Wednesday, May 1, 2013 | 12:00 a.m. CDT; updated 10:21 a.m. CDT, Wednesday, May 1, 2013
BY JACOB KIRN
UPDATE: This story has been revised to add information about Strickland’s early years and more detail about his time at MU.
COLUMBIA — Arvarh Strickland, the first black professor at MU and a longtime advocate for minority hiring in higher education, died Tuesday morning at age 82. His death was confirmed by Otto Steinhaus, former pastor at Missouri United Methodist Church.
Throughout his career, Strickland criticized the university for its reluctance to hire and promote more black professors.
“You have not availed yourself of the diversity and broadened perspective which black faculty members can bring” to these positions, he told an MU chancellor in 1978.
Strickland also advocated for aid to black students through his work on the Ethnic Minorities Committee.
“I hope we are about to make a leap,” he told the Missourian in 1978.
Arvarh Strickland, MU’s first African-American professor, is shown in a 1990 photograph. ¦ MISSOURIAN FILE
From Mississippi to Missouri
Arvarh Strickland was born on July 6, 1930, in Hattiesburg, Miss. His father wasn’t involved in his life, and he was primarily raised by his mother and her parents.
Strickland graduated summa cum laude from the historically African-American Tougaloo College in Tougaloo, Miss., in 1951.
He married Willie Elmore a couple weeks after graduation, excluding him from the draft for a few years. After teaching at a black high school in Hattiesburg, Strickland began attending the University of Illinois at Urbana Champaign for his master’s degree in 1953.
Around this time, the draft board changed its mind due to increasing pressure from the Korean War.
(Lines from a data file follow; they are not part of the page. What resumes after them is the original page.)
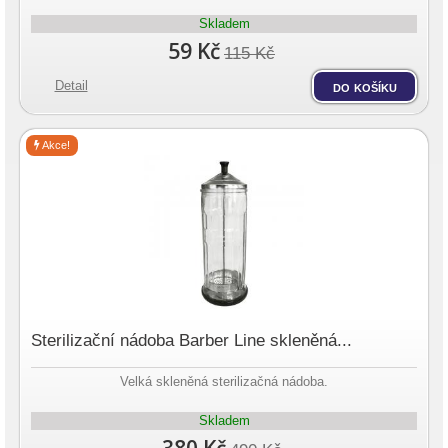
Skladem
59 Kč
115 Kč
Detail
do košíku
Akce!
Sterilizační nádoba Barber Line skleněná...
Velká skleněná sterilizačná nádoba.
Skladem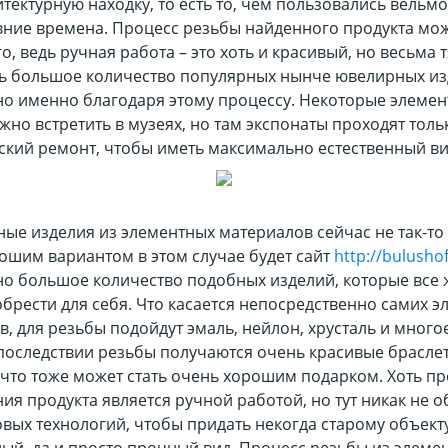
тектурную находку, то есть то, чем пользовались вельм
авние времена. Процесс резьбы найденного продукта мож
о, ведь ручная работа – это хоть и красивый, но весьма
нь большое количество популярных нынче ювелирных и
но именно благодаря этому процессу. Некоторые элеме
но встретить в музеях, но там экспонаты проходят толь
ский ремонт, чтобы иметь максимально естественный ви
ые изделия из элементных материалов сейчас не так-то
рошим вариантом в этом случае будет сайт
http://bulusho
но большое количество подобных изделий, которые все
брести для себя. Что касается непосредственно самих 
, для резьбы подойдут эмаль, нейлон, хрусталь и многое
последствии резьбы получаются очень красивые брасле
 что тоже может стать очень хорошим подарком. Хоть пр
ия продукта является ручной работой, но тут никак не 
вых технологий, чтобы придать некогда старому объект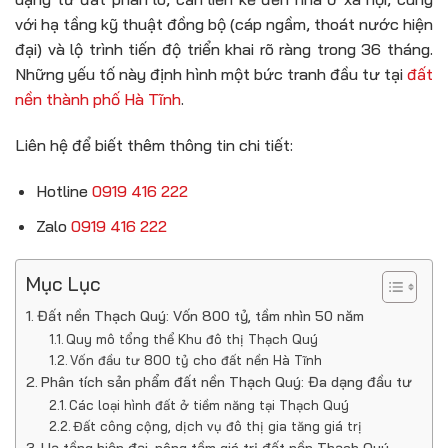
với hạ tầng kỹ thuật đồng bộ (cáp ngầm, thoát nước hiện
đại) và lộ trình tiến độ triển khai rõ ràng trong 36 tháng.
Những yếu tố này định hình một bức tranh đầu tư tại
đất
nền thành phố Hà Tĩnh
.
Liên hệ để biết thêm thông tin chi tiết:
Hotline
0919 416 222
Zalo
0919 416 222
Mục Lục
Đất nền Thạch Quý: Vốn 800 tỷ, tầm nhìn 50 năm
Quy mô tổng thể Khu đô thị Thạch Quý
Vốn đầu tư 800 tỷ cho đất nền Hà Tĩnh
Phân tích sản phẩm đất nền Thạch Quý: Đa dạng đầu tư
Các loại hình đất ở tiềm năng tại Thạch Quý
Đất công cộng, dịch vụ đô thị gia tăng giá trị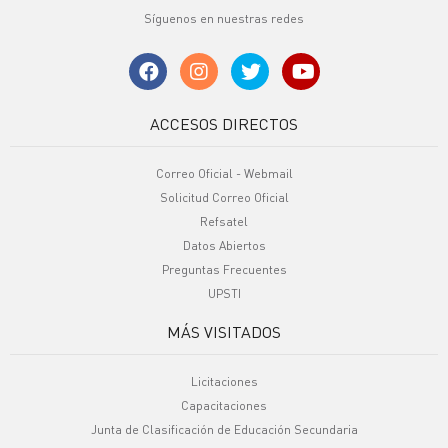
Síguenos en nuestras redes
ACCESOS DIRECTOS
Correo Oficial - Webmail
Solicitud Correo Oficial
Refsatel
Datos Abiertos
Preguntas Frecuentes
UPSTI
MÁS VISITADOS
Licitaciones
Capacitaciones
Junta de Clasificación de Educación Secundaria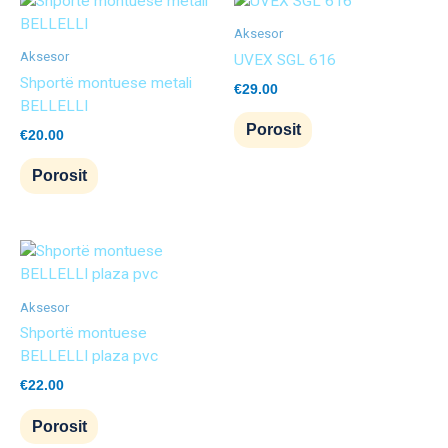
Aksesor
Aksesor
UVEX SGL 616
Shportë montuese metali
€
29.00
BELLELLI
Porosit
€
20.00
Porosit
Aksesor
Shportë montuese
BELLELLI plaza pvc
€
22.00
Porosit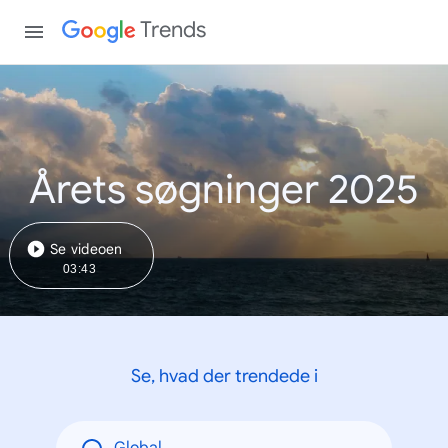
Trends
Årets søgninger 2025
Se videoen
03:43
Se, hvad der trendede i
Strickland served two years, spending most of his time in Maryland.
After his service, he returned to the University of Illinois, where he received his doctorate in 1962.
Soon after, he began teaching at Chicago State University on the south side of Chicago. Strickland became an active member of his predominantly African-American community.
In 1969, MU hired Strickland to teach a few courses in black history, and he became the first African-American professor at the university.
After a couple years, Strickland was named the special assistant to Chancellor Herbert W. Schooling, for the recruitment of minority group instructors. The position was supposed to lead to an increase in the hiring of minorities at the university.
Strickland brought to the attention of the school and community the lack of minority educators within the university and the community.
In 1995, Strickland received the MU Alumni Association’s Distinguished Faculty Award. When he retired after 26 years with the university in January 1996, a meeting room in the Memorial Student Union was dedicated to him.
After retirement, Strickland co-authored a book, “The African-American Experience: An Historiographical and Bibliographical Guide,” with Robert Weems Jr.
The university established the Arvarh E. Strickland Distinguished Professorship of African-American History and Culture in 1999.
Following a demand by the Legion of Black Collegians that Chancellor Brady Deaton name a campus building after a black leader, the General Classroom Building was renamed Strickland Hall in 2007.
“And so what I did was to stay here and try to fight to see that other African-Americans who came on the faculty and as staff would not have to refight those battles,” he said in a video before the dedication.
Visitation will be at 9:30 a.m. Saturday at Missouri United Methodist Church, 204 S. Ninth St. Services will take place at 11 a.m. Internment will follow at Memorial Park Cemetery, 1217 Business Loop 70 W.